*Your objective*: Determine how many lines in the entries below contain the word "Portable". The reply is that number alone.

*Data provided*:
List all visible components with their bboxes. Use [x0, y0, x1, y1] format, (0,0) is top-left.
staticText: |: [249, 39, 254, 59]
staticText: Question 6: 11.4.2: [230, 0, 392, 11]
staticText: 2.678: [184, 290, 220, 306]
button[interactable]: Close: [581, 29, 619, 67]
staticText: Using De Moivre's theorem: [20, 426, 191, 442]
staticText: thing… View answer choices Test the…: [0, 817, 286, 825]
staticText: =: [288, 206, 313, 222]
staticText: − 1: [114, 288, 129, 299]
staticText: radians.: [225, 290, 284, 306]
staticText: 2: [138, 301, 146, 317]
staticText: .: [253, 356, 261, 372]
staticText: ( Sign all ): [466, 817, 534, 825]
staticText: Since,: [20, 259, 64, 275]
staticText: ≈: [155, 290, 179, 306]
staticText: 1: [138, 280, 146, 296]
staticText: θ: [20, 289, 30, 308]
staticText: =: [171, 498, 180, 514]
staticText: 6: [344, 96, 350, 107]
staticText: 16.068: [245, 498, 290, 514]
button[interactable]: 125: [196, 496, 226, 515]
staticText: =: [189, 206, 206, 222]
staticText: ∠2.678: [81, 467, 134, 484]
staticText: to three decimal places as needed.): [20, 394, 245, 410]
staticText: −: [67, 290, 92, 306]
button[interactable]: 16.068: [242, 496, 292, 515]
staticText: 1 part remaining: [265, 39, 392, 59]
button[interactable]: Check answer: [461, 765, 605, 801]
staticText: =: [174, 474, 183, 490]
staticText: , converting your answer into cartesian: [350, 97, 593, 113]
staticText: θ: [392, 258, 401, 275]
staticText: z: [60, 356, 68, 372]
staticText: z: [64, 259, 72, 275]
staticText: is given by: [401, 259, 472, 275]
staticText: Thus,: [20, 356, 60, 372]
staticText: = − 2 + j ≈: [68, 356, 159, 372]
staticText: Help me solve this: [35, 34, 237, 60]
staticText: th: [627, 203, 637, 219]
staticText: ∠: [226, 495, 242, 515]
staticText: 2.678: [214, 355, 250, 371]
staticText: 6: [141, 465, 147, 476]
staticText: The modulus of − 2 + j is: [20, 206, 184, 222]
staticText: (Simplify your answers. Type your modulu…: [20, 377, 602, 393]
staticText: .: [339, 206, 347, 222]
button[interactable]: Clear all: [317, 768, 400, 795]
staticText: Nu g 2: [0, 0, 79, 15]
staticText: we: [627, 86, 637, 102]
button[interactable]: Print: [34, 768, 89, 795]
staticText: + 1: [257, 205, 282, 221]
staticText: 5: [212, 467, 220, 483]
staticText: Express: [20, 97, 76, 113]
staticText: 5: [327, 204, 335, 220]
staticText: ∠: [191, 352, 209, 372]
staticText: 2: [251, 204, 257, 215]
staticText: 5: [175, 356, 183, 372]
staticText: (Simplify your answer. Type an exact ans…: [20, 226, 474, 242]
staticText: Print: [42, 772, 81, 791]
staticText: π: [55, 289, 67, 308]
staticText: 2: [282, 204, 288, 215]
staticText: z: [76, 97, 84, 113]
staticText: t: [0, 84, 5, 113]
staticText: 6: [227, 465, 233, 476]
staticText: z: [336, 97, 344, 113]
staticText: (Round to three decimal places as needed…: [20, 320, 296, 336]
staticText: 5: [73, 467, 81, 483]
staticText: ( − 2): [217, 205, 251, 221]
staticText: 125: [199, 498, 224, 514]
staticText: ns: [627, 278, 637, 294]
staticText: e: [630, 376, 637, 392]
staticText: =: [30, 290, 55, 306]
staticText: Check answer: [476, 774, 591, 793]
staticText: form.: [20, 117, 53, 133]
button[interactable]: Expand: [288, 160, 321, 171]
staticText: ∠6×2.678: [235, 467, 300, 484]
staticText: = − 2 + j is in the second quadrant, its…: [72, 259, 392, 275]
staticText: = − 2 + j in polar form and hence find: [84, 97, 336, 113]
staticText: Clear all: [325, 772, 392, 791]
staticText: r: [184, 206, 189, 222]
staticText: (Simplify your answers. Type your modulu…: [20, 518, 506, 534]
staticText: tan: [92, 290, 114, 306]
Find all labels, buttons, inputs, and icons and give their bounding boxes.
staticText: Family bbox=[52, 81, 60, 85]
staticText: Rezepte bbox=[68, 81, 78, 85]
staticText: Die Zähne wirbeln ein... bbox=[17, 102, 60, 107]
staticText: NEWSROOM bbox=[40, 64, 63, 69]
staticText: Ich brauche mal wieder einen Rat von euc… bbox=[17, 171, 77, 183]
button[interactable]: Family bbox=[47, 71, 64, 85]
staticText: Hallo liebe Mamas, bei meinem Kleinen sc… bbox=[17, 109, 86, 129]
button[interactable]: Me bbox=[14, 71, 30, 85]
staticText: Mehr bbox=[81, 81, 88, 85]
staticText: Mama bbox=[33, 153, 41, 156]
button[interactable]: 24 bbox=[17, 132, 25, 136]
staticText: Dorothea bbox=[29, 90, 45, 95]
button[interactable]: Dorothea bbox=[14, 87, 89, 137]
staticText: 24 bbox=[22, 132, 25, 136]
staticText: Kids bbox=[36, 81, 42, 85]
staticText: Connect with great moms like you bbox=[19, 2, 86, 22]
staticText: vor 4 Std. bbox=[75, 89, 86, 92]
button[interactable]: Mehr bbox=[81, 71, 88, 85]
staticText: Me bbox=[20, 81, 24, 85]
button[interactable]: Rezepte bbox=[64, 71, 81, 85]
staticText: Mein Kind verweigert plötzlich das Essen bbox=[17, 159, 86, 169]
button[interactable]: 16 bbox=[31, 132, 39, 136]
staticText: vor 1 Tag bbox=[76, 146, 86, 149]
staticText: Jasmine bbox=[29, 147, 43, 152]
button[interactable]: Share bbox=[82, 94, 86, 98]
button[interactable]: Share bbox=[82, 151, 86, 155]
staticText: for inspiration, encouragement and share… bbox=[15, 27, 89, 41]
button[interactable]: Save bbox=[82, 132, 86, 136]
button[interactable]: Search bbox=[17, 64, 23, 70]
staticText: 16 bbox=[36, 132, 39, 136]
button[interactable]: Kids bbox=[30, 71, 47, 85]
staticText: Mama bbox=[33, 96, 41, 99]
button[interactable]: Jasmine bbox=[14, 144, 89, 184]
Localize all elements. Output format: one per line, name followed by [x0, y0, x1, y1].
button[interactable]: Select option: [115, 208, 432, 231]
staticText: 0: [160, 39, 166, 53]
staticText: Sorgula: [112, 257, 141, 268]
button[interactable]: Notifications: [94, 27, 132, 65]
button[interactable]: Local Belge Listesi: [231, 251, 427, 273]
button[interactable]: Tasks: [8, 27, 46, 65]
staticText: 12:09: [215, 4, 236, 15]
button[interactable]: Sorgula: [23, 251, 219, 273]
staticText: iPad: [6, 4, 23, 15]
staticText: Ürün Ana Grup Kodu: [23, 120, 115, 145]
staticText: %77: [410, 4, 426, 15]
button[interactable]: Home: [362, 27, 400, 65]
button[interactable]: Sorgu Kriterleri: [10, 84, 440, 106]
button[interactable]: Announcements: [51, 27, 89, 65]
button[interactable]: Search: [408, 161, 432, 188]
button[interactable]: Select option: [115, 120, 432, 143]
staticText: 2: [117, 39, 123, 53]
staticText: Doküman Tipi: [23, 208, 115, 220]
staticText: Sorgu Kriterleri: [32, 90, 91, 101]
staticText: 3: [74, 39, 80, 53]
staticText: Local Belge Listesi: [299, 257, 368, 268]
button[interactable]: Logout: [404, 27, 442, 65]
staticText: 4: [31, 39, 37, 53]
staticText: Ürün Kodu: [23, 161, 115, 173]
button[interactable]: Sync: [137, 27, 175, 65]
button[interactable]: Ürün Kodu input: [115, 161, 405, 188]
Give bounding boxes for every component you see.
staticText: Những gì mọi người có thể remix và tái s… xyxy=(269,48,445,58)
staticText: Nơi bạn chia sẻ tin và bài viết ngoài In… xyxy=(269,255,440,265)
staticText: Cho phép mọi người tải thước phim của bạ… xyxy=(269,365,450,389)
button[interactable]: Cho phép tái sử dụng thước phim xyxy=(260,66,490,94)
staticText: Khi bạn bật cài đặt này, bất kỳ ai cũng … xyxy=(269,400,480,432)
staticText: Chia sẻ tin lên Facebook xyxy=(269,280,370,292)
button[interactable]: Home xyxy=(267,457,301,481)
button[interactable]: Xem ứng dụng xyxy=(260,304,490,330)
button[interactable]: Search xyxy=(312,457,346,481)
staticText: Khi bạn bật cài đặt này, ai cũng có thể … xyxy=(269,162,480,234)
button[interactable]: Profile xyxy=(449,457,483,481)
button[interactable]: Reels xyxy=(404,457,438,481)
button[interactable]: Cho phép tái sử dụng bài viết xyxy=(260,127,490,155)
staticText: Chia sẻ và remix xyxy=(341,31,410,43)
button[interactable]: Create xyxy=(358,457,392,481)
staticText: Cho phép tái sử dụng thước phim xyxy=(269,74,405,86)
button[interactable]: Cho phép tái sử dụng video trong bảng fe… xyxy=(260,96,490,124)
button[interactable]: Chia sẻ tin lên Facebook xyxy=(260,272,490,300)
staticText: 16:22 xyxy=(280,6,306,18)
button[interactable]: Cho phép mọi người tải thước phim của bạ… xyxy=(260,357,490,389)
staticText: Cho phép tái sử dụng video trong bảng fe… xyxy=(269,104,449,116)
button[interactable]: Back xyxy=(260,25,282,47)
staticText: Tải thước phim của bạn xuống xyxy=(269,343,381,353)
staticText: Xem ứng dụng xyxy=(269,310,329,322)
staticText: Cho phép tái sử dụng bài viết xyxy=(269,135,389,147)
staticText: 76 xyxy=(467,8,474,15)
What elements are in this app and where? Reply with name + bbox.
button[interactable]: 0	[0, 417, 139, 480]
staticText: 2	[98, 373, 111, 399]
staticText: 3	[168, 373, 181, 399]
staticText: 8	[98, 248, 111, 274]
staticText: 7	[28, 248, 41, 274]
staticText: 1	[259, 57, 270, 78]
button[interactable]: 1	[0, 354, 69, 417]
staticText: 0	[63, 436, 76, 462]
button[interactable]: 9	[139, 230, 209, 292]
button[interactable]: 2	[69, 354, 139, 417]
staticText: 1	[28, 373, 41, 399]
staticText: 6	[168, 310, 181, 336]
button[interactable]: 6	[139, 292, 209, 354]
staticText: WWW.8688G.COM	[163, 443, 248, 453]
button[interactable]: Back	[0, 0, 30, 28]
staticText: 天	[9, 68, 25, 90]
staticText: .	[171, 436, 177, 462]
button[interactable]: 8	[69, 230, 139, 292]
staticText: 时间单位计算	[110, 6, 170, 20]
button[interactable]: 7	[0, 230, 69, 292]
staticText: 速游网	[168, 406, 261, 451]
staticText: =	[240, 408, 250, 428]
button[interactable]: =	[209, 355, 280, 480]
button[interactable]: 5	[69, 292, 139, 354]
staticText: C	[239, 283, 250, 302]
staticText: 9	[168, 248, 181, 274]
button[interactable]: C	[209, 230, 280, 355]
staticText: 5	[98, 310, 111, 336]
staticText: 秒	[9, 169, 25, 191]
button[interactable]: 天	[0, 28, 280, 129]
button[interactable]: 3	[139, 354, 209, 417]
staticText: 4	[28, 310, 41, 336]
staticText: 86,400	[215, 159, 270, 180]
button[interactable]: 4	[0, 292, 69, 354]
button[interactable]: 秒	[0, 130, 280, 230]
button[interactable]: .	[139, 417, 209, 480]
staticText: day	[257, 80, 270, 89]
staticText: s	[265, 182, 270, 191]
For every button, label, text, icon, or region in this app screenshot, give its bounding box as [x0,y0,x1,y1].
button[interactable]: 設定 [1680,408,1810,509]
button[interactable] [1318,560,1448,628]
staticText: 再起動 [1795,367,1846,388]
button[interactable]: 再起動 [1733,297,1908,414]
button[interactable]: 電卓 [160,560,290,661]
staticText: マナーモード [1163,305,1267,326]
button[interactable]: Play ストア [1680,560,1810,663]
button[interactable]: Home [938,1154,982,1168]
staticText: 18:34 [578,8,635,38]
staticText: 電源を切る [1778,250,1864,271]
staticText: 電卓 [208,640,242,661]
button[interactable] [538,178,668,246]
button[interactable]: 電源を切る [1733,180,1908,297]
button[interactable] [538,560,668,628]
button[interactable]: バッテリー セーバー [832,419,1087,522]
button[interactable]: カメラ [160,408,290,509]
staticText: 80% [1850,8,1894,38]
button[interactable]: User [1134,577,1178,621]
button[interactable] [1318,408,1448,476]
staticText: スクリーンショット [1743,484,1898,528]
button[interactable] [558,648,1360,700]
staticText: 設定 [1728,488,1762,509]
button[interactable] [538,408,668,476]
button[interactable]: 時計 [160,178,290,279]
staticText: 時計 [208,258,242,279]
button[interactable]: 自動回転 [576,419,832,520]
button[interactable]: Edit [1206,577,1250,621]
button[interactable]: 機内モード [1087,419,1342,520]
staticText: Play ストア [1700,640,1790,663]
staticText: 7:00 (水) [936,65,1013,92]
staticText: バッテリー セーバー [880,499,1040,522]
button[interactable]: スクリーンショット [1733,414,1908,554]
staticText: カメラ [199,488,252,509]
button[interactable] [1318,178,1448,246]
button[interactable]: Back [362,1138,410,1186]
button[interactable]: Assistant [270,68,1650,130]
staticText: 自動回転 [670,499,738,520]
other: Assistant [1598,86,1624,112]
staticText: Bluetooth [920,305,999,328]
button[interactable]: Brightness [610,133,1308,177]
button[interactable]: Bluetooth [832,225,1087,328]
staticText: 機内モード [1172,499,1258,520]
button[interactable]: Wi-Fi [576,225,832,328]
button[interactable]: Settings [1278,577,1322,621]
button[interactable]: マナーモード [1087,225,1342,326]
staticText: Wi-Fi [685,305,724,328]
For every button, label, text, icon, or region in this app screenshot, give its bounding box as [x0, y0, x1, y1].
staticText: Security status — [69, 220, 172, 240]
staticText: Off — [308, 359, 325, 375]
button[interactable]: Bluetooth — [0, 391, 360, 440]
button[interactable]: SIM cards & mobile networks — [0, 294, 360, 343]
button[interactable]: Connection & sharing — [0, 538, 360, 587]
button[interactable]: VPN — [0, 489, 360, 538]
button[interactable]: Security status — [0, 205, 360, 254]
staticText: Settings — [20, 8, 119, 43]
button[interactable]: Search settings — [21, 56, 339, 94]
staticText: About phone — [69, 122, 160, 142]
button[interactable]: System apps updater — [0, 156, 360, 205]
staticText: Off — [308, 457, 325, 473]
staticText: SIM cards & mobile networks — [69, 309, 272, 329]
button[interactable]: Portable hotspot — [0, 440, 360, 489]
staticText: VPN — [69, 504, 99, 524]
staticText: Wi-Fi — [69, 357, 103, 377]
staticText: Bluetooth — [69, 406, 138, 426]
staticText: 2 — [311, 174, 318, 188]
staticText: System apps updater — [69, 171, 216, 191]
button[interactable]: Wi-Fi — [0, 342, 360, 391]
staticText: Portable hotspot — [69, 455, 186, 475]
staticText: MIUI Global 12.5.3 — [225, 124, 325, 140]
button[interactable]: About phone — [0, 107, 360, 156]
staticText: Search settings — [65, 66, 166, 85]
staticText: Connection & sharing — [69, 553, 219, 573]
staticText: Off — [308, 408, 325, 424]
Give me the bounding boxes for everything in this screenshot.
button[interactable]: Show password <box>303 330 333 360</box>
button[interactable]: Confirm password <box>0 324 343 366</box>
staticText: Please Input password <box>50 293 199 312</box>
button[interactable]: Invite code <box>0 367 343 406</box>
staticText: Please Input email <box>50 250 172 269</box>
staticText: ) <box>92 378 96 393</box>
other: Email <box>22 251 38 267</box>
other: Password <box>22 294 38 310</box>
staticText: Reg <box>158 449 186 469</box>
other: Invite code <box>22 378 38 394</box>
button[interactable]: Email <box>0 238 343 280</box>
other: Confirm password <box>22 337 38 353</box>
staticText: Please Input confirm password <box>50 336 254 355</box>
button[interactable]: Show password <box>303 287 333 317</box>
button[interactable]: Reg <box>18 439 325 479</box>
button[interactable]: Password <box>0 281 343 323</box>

*Exercise output*: 2